| Exercise |
Return only the lines from the top of the data down to the one that holds "vakantie naar grote hoogte te brengen ku", both included, without any pictures.

| Supplied records |

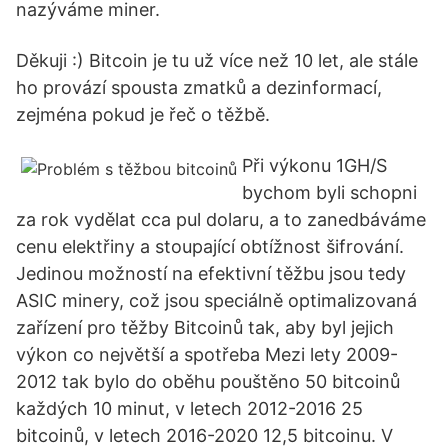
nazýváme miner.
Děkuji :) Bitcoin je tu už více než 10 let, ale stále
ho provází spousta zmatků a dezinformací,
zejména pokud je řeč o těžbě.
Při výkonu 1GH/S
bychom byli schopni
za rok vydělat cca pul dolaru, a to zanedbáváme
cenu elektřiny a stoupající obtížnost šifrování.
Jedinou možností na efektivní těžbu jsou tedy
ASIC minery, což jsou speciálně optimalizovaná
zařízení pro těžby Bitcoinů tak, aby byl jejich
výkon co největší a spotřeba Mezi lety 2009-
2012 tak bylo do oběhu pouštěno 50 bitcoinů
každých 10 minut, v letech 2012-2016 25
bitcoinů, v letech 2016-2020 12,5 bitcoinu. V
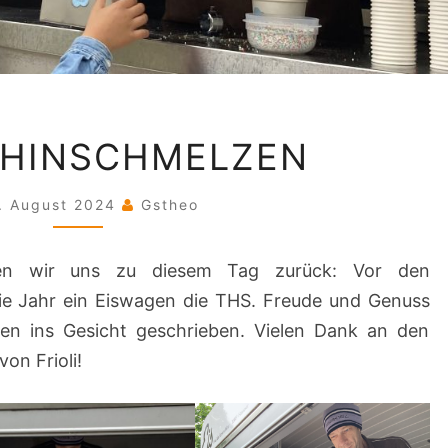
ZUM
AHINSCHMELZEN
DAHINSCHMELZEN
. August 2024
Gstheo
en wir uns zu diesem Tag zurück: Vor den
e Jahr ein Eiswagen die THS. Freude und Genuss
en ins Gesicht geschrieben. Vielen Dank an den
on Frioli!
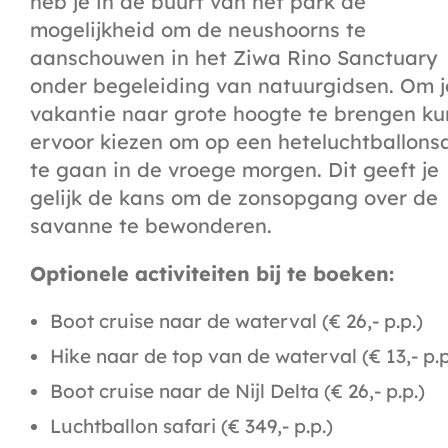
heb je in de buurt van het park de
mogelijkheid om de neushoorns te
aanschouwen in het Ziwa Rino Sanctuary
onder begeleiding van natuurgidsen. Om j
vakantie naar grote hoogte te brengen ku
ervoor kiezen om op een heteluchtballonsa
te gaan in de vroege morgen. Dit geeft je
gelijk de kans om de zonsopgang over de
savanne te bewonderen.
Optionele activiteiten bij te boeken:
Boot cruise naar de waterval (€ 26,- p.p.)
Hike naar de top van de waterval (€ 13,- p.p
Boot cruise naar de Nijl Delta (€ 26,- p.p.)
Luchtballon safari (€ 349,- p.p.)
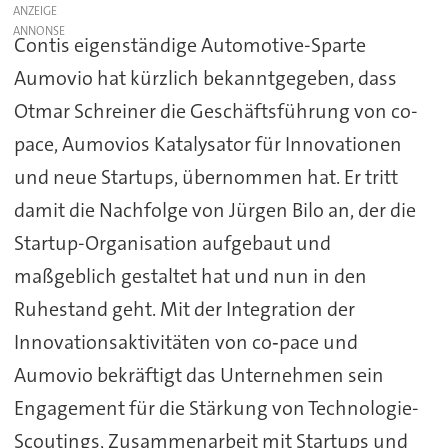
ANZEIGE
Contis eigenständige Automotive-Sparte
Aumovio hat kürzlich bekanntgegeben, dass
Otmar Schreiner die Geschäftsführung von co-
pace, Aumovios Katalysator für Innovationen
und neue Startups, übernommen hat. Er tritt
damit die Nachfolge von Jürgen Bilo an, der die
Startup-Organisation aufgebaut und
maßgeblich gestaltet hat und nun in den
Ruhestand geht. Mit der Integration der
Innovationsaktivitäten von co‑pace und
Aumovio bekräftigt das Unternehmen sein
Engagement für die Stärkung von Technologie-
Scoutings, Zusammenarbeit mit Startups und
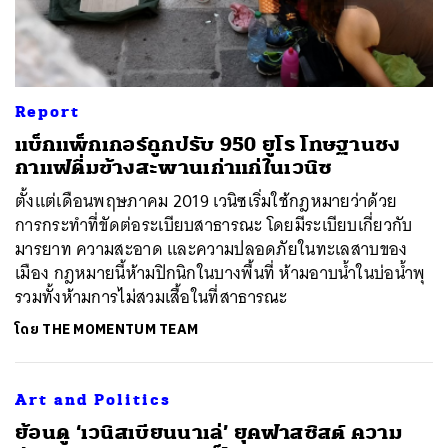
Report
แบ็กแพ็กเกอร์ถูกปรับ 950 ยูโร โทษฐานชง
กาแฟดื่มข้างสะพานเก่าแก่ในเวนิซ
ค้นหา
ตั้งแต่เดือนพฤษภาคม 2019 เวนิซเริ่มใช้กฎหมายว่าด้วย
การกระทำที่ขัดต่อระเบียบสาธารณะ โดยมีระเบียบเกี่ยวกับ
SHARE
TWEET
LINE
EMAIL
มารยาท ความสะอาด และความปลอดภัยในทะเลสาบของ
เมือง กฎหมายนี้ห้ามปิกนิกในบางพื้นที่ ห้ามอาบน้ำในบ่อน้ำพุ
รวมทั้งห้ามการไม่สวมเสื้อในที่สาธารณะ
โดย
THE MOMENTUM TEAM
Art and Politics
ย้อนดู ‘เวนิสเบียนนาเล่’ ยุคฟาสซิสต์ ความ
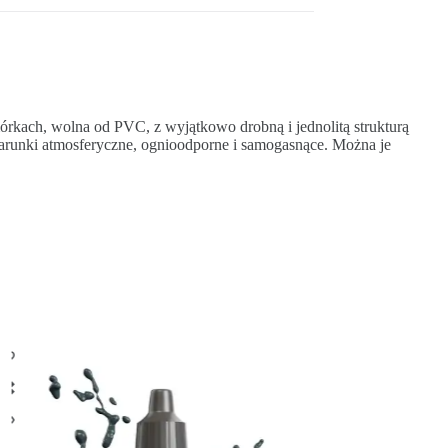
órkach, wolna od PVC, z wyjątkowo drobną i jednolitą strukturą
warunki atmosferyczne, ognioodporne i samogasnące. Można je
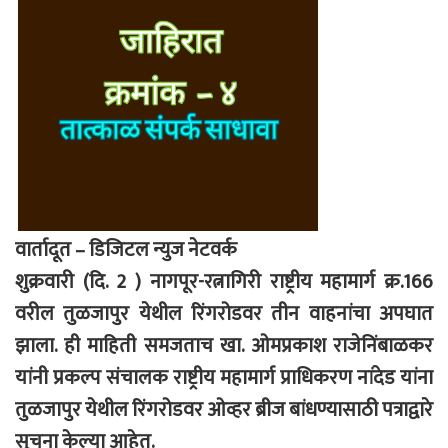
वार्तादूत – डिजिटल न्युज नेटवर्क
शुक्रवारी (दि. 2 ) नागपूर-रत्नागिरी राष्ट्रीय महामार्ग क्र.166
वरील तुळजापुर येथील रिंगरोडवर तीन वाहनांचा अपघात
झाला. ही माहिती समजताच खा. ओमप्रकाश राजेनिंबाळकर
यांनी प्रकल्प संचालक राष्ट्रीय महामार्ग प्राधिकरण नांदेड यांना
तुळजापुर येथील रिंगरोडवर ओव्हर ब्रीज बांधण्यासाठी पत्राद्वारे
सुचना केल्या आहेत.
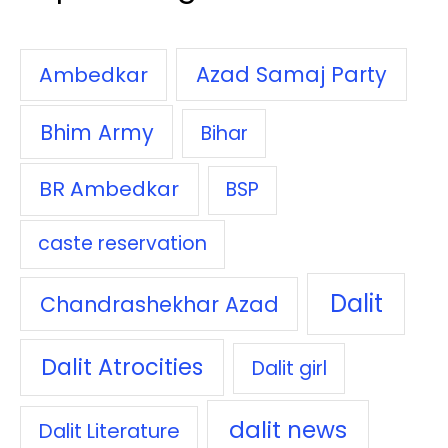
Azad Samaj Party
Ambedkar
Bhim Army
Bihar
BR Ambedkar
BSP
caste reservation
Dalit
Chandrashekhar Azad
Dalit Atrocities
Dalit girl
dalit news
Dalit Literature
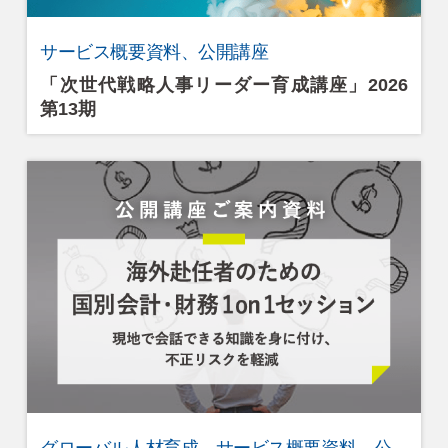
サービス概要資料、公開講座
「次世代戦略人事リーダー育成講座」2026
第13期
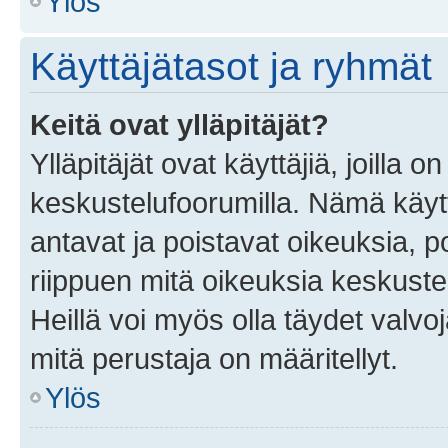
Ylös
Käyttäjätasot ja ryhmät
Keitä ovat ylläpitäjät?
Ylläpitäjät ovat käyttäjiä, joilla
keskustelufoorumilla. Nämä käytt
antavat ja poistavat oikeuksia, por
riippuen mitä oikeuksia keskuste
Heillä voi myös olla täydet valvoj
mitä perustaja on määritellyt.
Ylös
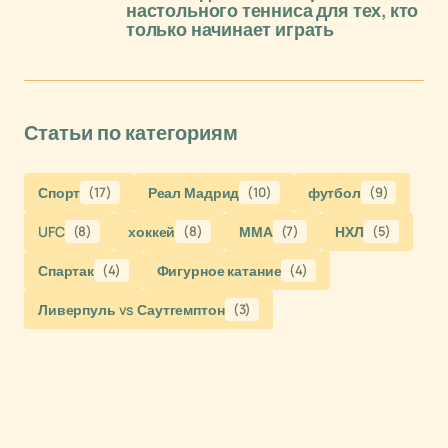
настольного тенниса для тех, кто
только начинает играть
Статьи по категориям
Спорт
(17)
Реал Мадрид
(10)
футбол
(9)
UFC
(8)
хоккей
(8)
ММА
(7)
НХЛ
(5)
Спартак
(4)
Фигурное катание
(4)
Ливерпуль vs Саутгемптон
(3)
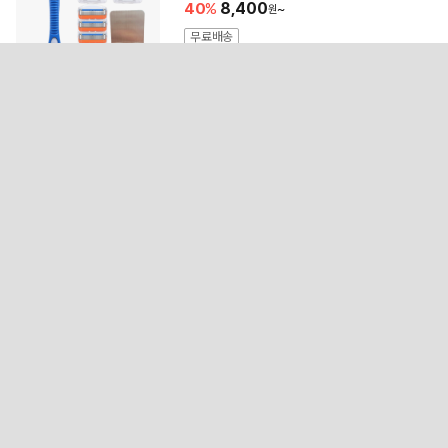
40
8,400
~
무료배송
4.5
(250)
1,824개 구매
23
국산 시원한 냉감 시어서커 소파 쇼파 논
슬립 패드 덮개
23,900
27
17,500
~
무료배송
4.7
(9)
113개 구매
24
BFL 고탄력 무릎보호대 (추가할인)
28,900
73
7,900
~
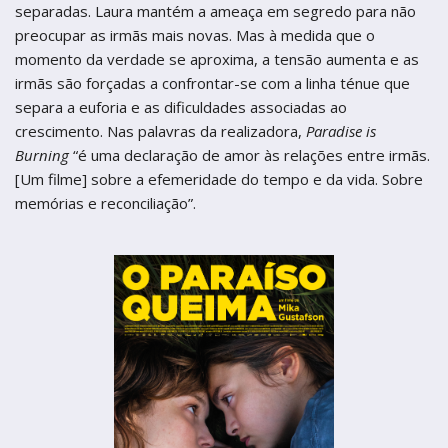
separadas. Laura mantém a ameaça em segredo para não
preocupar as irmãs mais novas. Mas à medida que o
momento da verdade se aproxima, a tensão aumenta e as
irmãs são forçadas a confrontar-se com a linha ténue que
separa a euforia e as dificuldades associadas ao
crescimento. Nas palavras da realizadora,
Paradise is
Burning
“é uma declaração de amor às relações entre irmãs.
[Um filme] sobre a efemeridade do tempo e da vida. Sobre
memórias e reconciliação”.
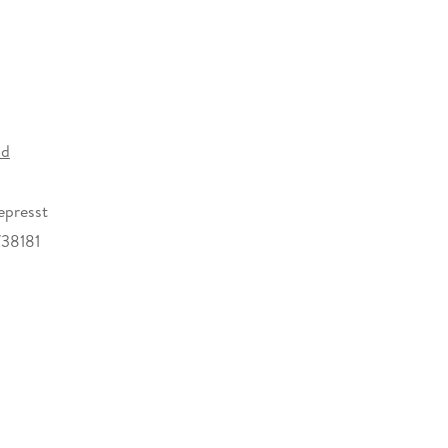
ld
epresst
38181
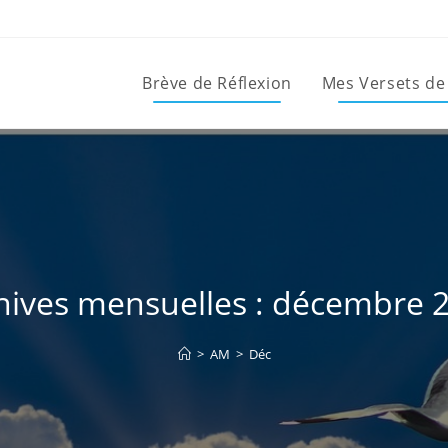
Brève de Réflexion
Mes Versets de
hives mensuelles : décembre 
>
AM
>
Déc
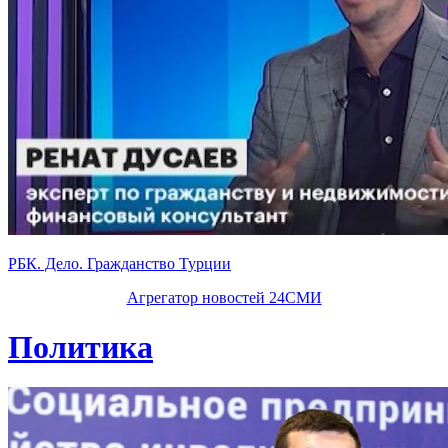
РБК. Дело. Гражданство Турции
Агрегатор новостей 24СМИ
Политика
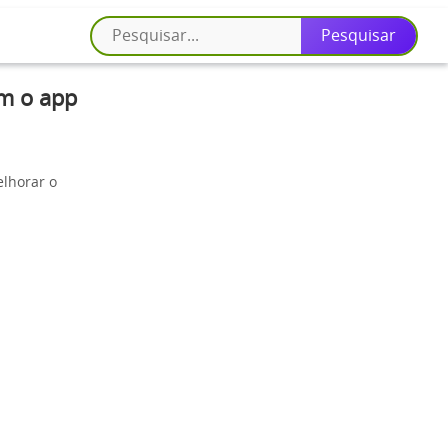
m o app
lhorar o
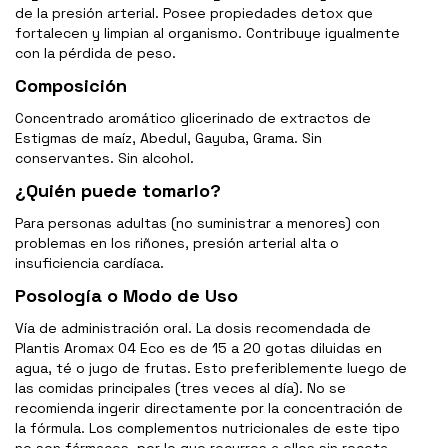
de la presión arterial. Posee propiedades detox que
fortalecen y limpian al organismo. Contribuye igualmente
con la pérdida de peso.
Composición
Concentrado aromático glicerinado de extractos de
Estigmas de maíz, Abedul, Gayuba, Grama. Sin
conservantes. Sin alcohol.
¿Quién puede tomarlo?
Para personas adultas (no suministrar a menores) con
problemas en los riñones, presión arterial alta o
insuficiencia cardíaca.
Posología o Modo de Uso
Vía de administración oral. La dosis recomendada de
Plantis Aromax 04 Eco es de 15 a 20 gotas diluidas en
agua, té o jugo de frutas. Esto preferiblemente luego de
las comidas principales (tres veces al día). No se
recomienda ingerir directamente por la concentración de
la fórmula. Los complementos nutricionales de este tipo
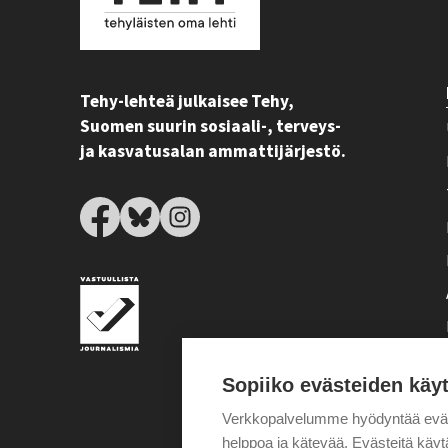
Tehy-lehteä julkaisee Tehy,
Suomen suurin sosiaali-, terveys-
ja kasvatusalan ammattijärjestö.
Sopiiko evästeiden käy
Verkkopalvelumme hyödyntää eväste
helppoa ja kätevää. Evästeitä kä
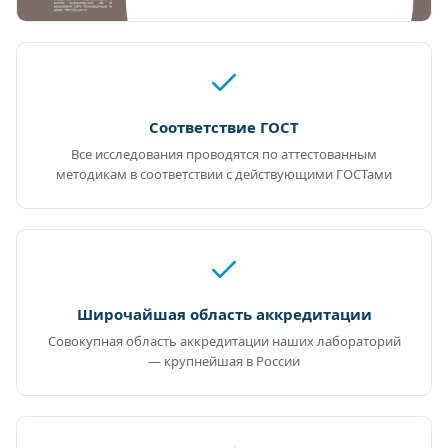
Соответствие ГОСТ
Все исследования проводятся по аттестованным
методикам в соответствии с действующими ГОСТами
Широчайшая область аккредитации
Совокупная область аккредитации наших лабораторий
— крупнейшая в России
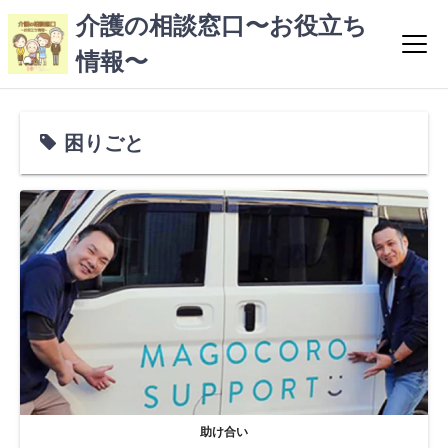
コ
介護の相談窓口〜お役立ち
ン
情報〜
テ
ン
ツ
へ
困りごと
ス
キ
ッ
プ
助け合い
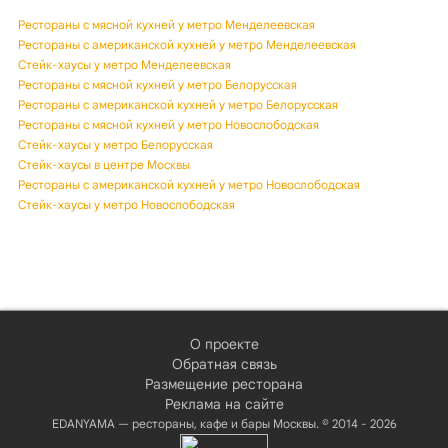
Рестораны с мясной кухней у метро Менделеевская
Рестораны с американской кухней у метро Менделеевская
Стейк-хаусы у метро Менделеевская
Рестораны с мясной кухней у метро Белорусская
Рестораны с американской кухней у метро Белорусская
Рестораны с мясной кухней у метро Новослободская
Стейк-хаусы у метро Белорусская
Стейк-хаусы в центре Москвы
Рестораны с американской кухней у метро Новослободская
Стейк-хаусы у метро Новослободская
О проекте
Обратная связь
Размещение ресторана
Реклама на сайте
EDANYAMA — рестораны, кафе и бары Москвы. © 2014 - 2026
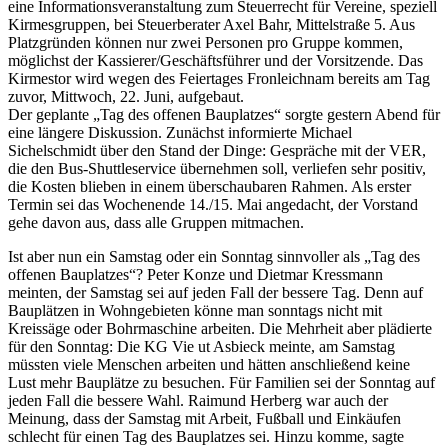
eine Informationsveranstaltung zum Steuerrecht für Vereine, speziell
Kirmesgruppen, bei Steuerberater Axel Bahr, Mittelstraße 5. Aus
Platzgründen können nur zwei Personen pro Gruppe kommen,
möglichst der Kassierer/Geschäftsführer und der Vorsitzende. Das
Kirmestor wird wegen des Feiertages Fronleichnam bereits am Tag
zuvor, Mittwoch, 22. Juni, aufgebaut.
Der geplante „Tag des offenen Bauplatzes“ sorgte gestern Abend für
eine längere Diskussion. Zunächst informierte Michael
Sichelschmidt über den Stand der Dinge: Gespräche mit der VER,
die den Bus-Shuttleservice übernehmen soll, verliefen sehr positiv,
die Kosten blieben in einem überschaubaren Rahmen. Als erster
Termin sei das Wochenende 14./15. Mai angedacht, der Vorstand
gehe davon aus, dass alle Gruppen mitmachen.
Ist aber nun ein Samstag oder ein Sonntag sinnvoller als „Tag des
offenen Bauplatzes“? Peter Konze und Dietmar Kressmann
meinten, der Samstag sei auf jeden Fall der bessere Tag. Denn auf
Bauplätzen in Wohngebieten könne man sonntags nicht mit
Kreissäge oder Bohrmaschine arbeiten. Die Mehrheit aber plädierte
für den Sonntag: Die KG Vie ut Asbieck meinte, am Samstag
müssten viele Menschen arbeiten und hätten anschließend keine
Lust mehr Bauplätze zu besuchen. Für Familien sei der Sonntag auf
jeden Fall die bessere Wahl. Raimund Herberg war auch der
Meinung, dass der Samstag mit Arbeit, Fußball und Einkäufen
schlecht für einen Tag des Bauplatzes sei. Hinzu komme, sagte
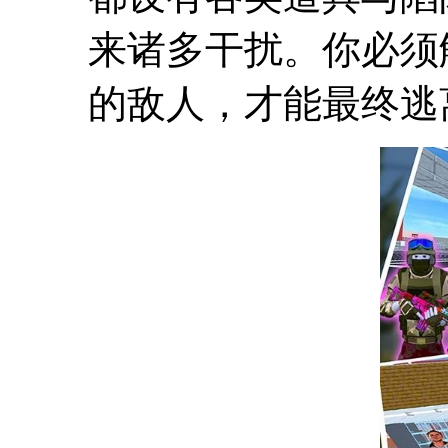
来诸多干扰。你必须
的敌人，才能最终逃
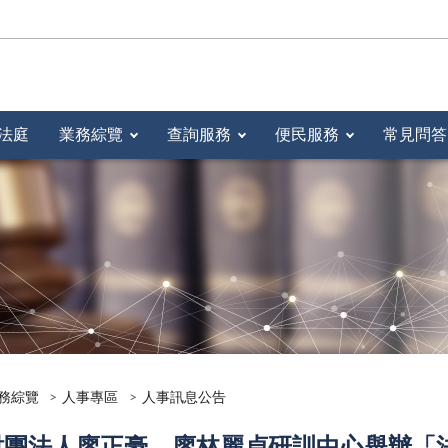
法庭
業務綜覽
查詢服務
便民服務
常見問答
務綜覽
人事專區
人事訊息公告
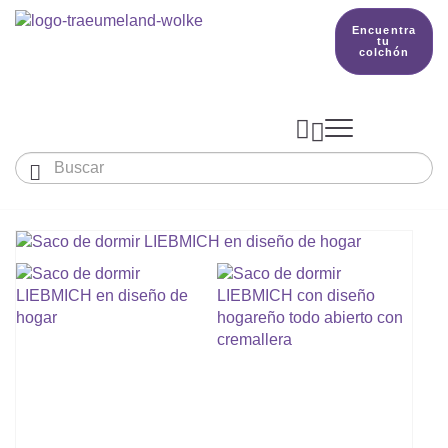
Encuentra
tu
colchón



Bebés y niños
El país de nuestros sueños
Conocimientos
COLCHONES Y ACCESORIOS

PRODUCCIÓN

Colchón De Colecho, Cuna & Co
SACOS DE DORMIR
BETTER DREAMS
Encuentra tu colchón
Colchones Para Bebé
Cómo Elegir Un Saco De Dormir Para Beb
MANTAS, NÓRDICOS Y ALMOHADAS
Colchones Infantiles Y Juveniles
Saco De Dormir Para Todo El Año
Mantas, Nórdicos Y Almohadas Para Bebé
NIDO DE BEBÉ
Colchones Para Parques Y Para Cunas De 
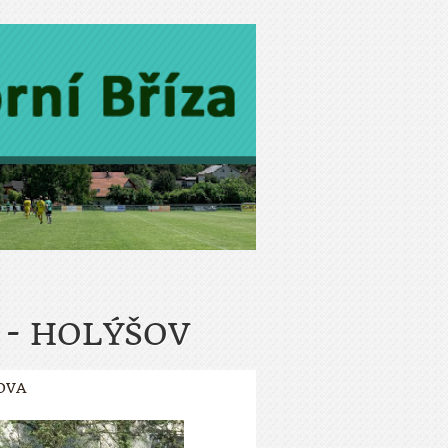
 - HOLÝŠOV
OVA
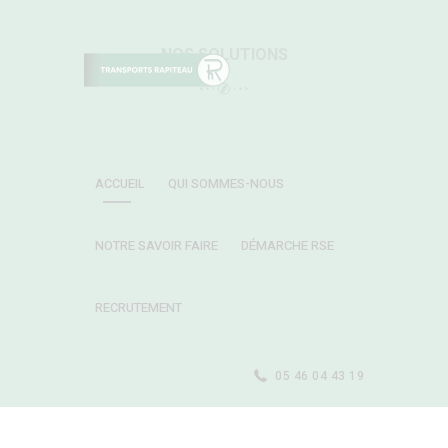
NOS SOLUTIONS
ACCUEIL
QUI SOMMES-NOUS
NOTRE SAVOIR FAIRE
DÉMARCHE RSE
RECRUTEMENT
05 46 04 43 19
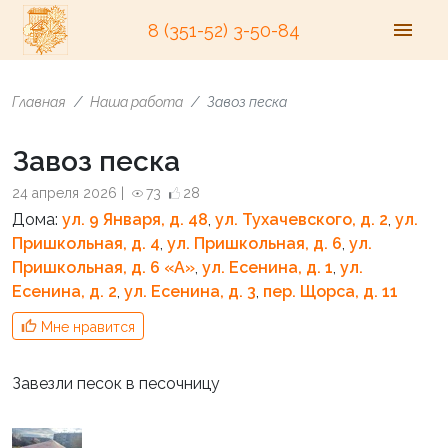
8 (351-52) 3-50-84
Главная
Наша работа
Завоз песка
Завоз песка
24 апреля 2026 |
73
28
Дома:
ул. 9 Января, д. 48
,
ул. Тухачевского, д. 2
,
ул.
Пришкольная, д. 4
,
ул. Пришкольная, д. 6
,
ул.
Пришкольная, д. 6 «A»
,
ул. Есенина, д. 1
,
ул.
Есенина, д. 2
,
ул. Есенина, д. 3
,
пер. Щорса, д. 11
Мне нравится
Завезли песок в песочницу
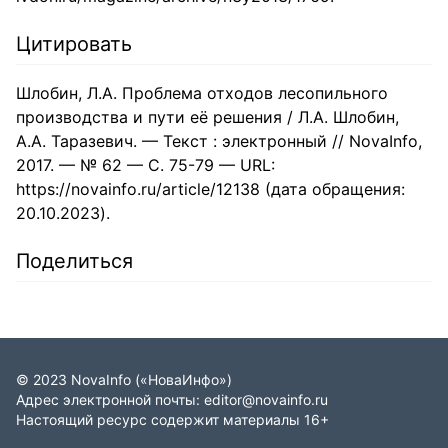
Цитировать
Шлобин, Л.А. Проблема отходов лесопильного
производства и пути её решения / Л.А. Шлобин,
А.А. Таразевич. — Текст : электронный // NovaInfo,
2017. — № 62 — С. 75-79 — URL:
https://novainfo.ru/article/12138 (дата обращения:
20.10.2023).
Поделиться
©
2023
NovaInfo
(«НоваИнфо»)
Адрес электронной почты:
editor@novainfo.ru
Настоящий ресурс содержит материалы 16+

| Answer to the problem |
nazýváme miner.
Děkuji :) Bitcoin je tu už více než 10 let, ale stále
ho provází spousta zmatků a dezinformací,
zejména pokud je řeč o těžbě.
Při výkonu 1GH/S
bychom byli schopni
za rok vydělat cca pul dolaru, a to zanedbáváme
cenu elektřiny a stoupající obtížnost šifrování.
Jedinou možností na efektivní těžbu jsou tedy
ASIC minery, což jsou speciálně optimalizovaná
zařízení pro těžby Bitcoinů tak, aby byl jejich
výkon co největší a spotřeba Mezi lety 2009-
2012 tak bylo do oběhu pouštěno 50 bitcoinů
každých 10 minut, v letech 2012-2016 25
bitcoinů, v letech 2016-2020 12,5 bitcoinu. V
ZUM
AHINSCHMELZEN
DAHINSCHMELZEN
. August 2024
Gstheo
en wir uns zu diesem Tag zurück: Vor den
e Jahr ein Eiswagen die THS. Freude und Genuss
en ins Gesicht geschrieben. Vielen Dank an den
on Frioli!
heb je in de buurt van het park de
mogelijkheid om de neushoorns te
aanschouwen in het Ziwa Rino Sanctuary
onder begeleiding van natuurgidsen. Om j
vakantie naar grote hoogte te brengen ku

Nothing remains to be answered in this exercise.